Endoxifen is one of the most important metabolites of tamoxifen, and plasma concentrations of endoxifen appeared to be influenced by the patient’s CYP2D6 genotype. Previous studies have shown that plasma concentrations of endoxifen were statistically significantly lower in patients who were carriers of non-functional CYP2D6 allelic variants, compared with those having two functional wild-type alleles, and the CYP2D6*10 genotype is the most common polymorphism of CYP2D6 in the Chinese population (Stearns et al., 2003; Jin et al., 2005). The percentage of homozygous variant T/T genotype was 24.49% in the control group and 25.98% in the patient group in our present study, which was similar to previous reports (Johansson et al., 1994; Garcia-Barcelo et al., 2000). In vitro experiments have shown that the catalytic activity of the homozygous variant T/T genotype is 1/40 of the activity of the wild-type C/C genotype (Johansson et al., 1994). In our present study, it was shown that the levels of the FSH, LH and T, sperm concentration, motility, percentage of normal morphology, and the incidence of spontaneous pregnancy in patients with the T/T and C/T genotypes had a lower outcome than those in patients with the C/C genotype.

5. Conclusions

In summary, we found that the CYP2D6*10 mutant genotype had a worse clinical outcome in the combined treatment of tamoxifen citrate and testosterone undecanoate in infertile men with idiopathic oligozoospermia. Analyses of CYP2D6*10 genotype may be useful for patients with idiopathic oligozoospermia, and may benefit from treatment when combining tamoxifen citrate with testosterone undecanoate. Nevertheless, our study does have certain limitations. Our results should be carefully interpreted and the CYP2D6*10 genotypes should not apply in clinical practice until the data from more center studies are available.

Acknowledgments

Our heartfelt thanks go to the research participants in this study.

Footnotes

*

Project supported by the National Natural Science Foundation of China (No. 81300541), the Technology Project of Guizhou Province (No. QKHJZ[2013]2051), and the Doctoral Fund of the Affiliated Hospital of Guiyang Medical College (No. C-2012-6), China

Compliance with ethics guidelines: Kai-fa TANG, Yi-li ZHAO, Shang-shu DING, Qi-fei WU, Xing-yang WANG, Jia-qi SHI, Fa SUN, and Jun-ping XING declare that they have no conflict of interest.
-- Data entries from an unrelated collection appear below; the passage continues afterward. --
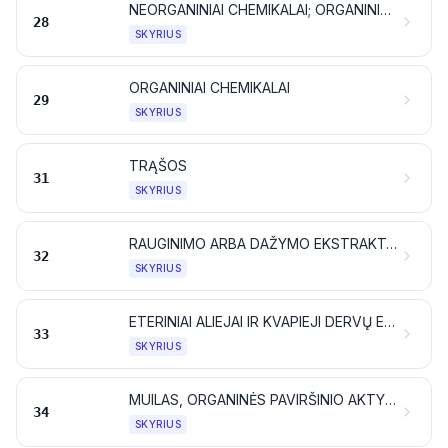
NEORGANINIAI CHEMIKALAI; ORGANINIAI ARBA NEORGANINIAI TAURIŲJŲ METALŲ, RETŲJŲ ŽEMIŲ METALŲ, RADIOAKTYVIŲJŲ ELEMENTŲ ARBA IZOTOPŲ JUNGINIAI
28
SKYRIUS
ORGANINIAI CHEMIKALAI
29
SKYRIUS
TRĄŠOS
31
SKYRIUS
RAUGINIMO ARBA DAŽYMO EKSTRAKTAI; TANINAI IR JŲ DARINIAI; DAŽIKLIAI, PIGMENTAI IR KITOS DAŽIOSIOS MEDŽIAGOS; DAŽAI IR LAKAI; GLAISTAI IR KITOS MASTIKOS; RAŠALAI
32
SKYRIUS
ETERINIAI ALIEJAI IR KVAPIEJI DERVŲ EKSTRAKTAI (REZINOIDAI); PARFUMERIJOS, KOSMETIKOS IR TUALETINĖS PRIEMONĖS
33
SKYRIUS
MUILAS, ORGANINĖS PAVIRŠINIO AKTYVUMO MEDŽIAGOS, SKALBIKLIAI, TEPIMO PRIEMONĖS, DIRBTINIAI VAŠKAI, PARUOŠTI VAŠKAI, BLIZGINIMO ARBA ŠVEITIMO PRIEMONĖS, ŽVAKĖS IR PANAŠŪS DIRBINIAI, MODELIAVIMO PASTOS, STOMATOLOGINIAI VAŠKAI, TAIP PAT STOMATOLOGIJOS PREPARATAI, DAUGIAUSIA IŠ GIPSO
34
SKYRIUS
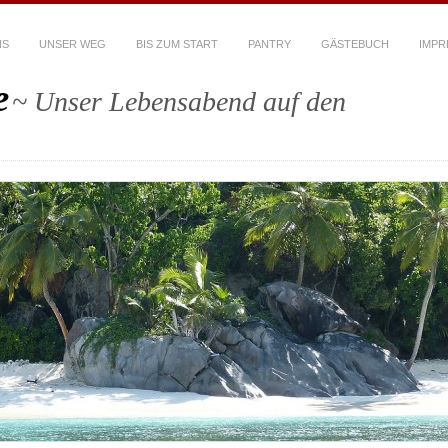
NS
UNSER WEG
BIS ZUM START
PANTRY
GÄSTEBUCH
IMPR
e
~ Unser Lebensabend auf den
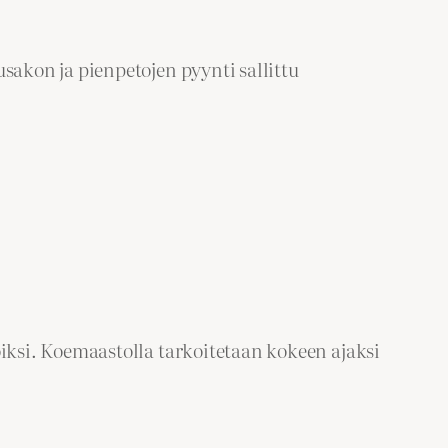
sakon ja pienpetojen pyynti sallittu
ksi. Koemaastolla tarkoitetaan kokeen ajaksi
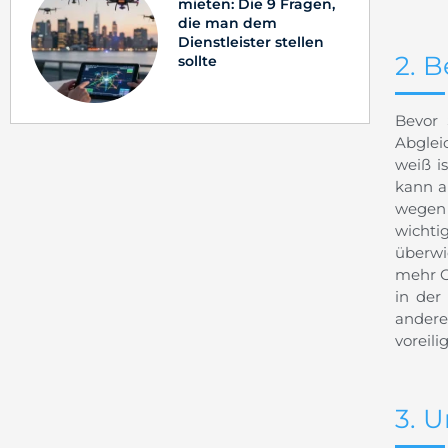
mieten: Die 9 Fragen,
die man dem
Dienstleister stellen
2. 
sollte
Bevor 
Abglei
weiß i
kann a
wegen 
wichti
überwi
mehr Op
in der
andere
voreili
3.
All procedures followed were in accordance with the ethical standards of the responsible committee on human experimentation (institutional and national) and with the Helsinki Declaration of 1975, as revised in 2008 (5). Informed consent was obtained from all patients for being included in the study. Additional informed consent was obtained from all patients for whom identifying information is included in this article.